- _Exercise brief_
In the records that follow, find each line with "Committee" and pull it out.

# # # #

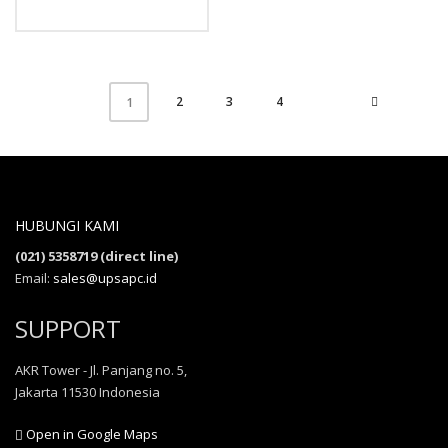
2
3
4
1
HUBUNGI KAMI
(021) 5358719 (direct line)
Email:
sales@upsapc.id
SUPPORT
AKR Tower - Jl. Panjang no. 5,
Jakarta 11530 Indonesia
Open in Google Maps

# # # #

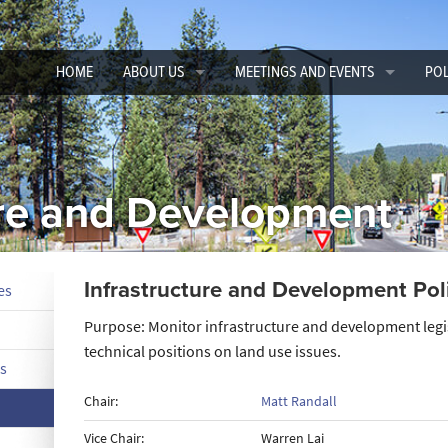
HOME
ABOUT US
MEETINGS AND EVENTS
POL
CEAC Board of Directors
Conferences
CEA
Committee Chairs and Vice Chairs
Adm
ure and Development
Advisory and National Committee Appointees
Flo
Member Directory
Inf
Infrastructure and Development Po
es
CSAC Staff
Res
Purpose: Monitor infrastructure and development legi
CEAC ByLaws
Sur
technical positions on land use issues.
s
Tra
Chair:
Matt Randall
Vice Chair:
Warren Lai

# # # #

- _Problem solution_
Committee Chairs and Vice Chairs
Advisory and National Committee Appointees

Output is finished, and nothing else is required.